Supplied entries:
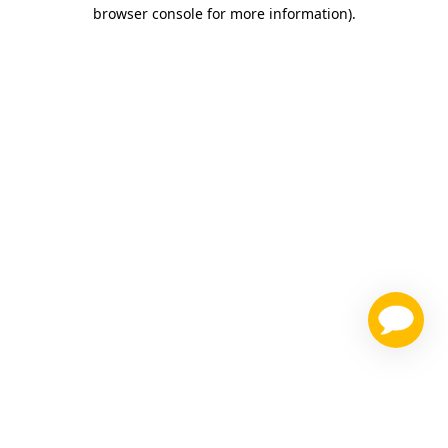
browser console for more information)
.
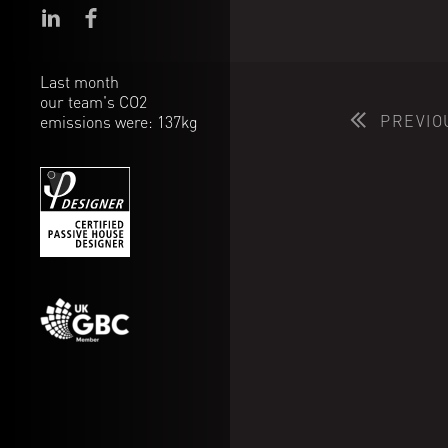
Last month
our team's CO2
PREVIO
emissions were: 137kg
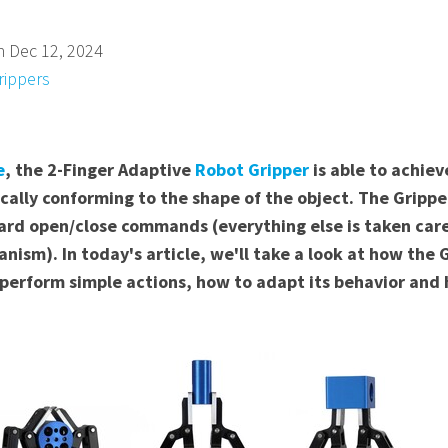
n Dec 12, 2024
rippers
e
, the 2-Finger Adaptive
Robot Gripper
is able to achie
ally conforming to the shape of the object. The Gripper
d open/close commands (everything else is taken care 
ism). In today's article, we'll take a look at how the 
perform simple actions, how to adapt its behavior and 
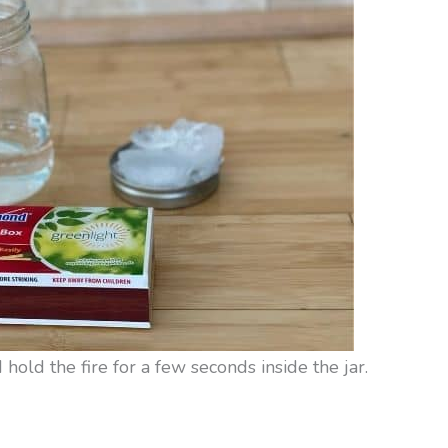
 hold the fire for a few seconds inside the jar.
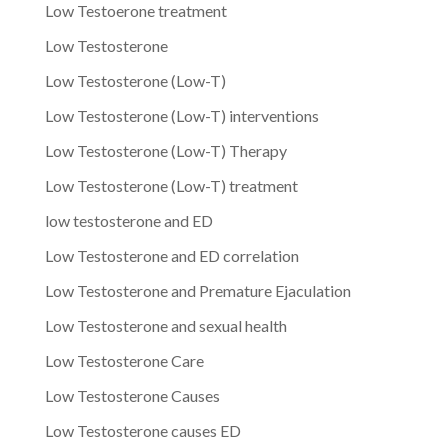
Low Testoerone treatment
Low Testosterone
Low Testosterone (Low-T)
Low Testosterone (Low-T) interventions
Low Testosterone (Low-T) Therapy
Low Testosterone (Low-T) treatment
low testosterone and ED
Low Testosterone and ED correlation
Low Testosterone and Premature Ejaculation
Low Testosterone and sexual health
Low Testosterone Care
Low Testosterone Causes
Low Testosterone causes ED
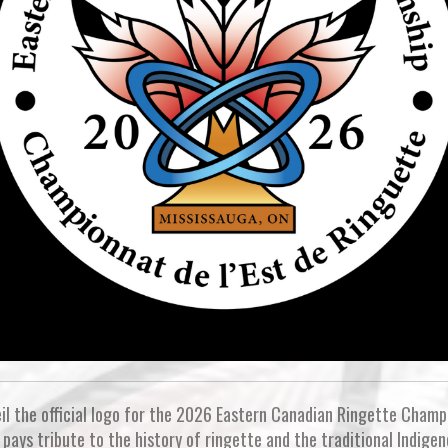
il the official logo for the 2026 Eastern Canadian Ringette Champi
pays tribute to the history of ringette and the traditional Indigen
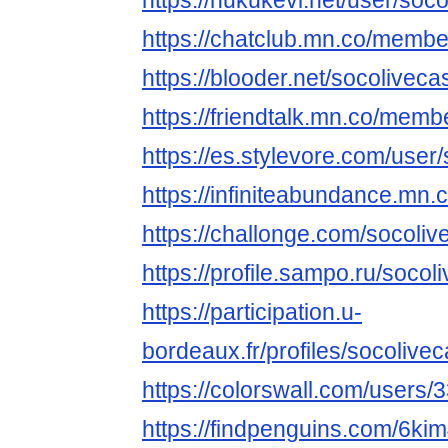
https://hukukevi.net/user/soc
https://chatclub.mn.co/memb
https://blooder.net/socoliveca
https://friendtalk.mn.co/mem
https://es.stylevore.com/user
https://infiniteabundance.m
https://challonge.com/socoli
https://profile.sampo.ru/socol
https://participation.u-
bordeaux.fr/profiles/socolivec
https://colorswall.com/users/
https://findpenguins.com/6ki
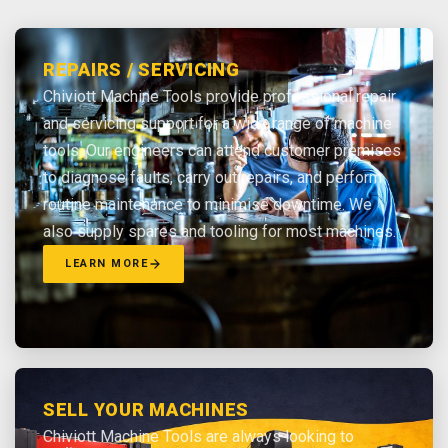
REPAIRS / SERVICING
Chiviott Machine Tools provide professional repair
and servicing support for a wide range of machine
tools. Our engineers can attend customer premises
to diagnose faults, carry out repairs, and perform
routine maintenance to minimise downtime. We
also supply spares and tooling for most machines.
LEARN MORE
SELL YOUR MACHINES
Chiviott Machine Tools are always looking to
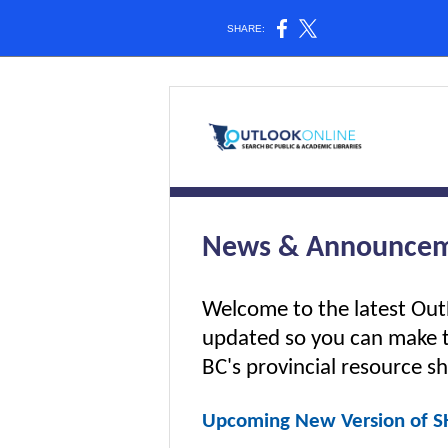
SHARE:
News & Announcem
Welcome to the latest Ou
updated so you can make 
BC's provincial resource sh
Upcoming New Version of SH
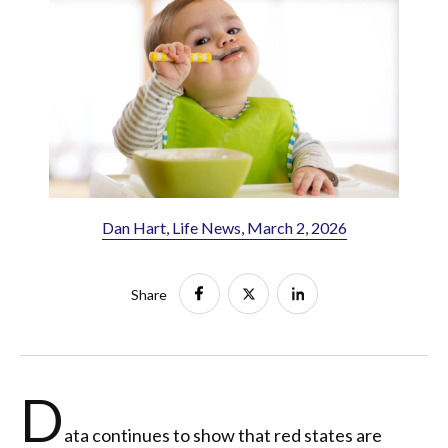
Dan Hart, Life News, March 2, 2026
Share
D
ata continues to show that red states are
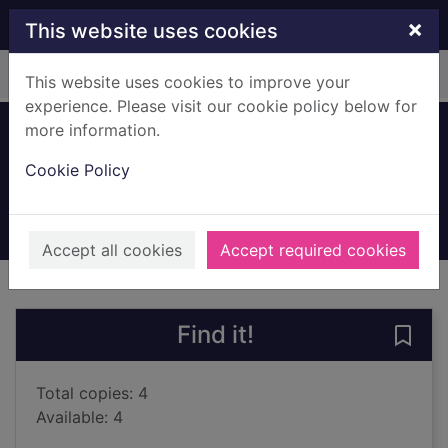
Skip to main content
×
This website uses cookies
Home
Full display
This website uses cookies to improve your
experience. Please visit our cookie policy below for
more information.
Ghost
Cookie Policy
Reynolds, Jason
2016
Books, Manuscripts
Accept all cookies
Accept required cookies
of search results
of s
Previous record
Next record
Find it!
Save 
Total copies: 4
Available: 4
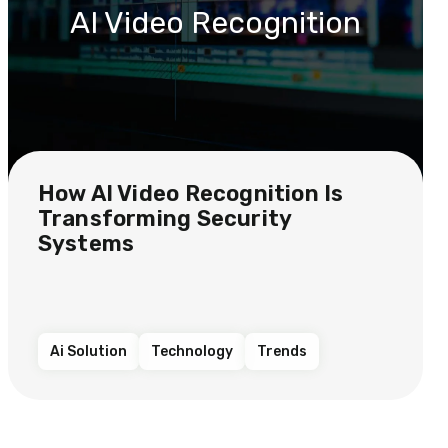
AI Video Recognition
How AI Video Recognition Is
Transforming Security
Systems
Ai Solution
Technology
Trends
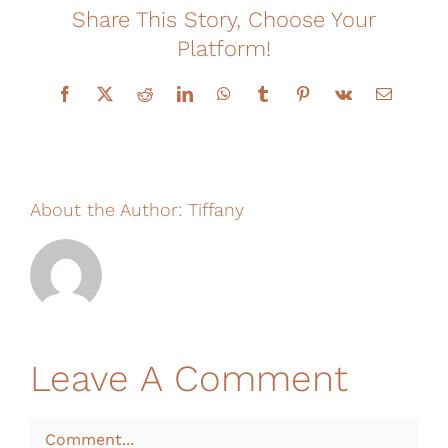
Share This Story, Choose Your
Financing
Platform!
Facebook
X
Reddit
LinkedIn
WhatsApp
Tumblr
Pinterest
Vk
Email
About the Author:
Tiffany
Leave A Comment
Comment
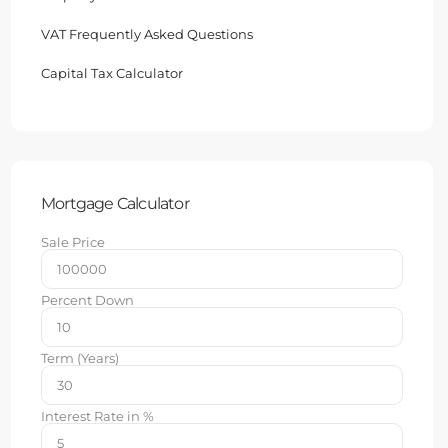
VAT Frequently Asked Questions
Capital Tax Calculator
Mortgage Calculator
Sale Price
Percent Down
Term (Years)
Interest Rate in %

Task: Copy out each line of the material that holds the word "information".

Answer for the task:
browser console for more information)
more information.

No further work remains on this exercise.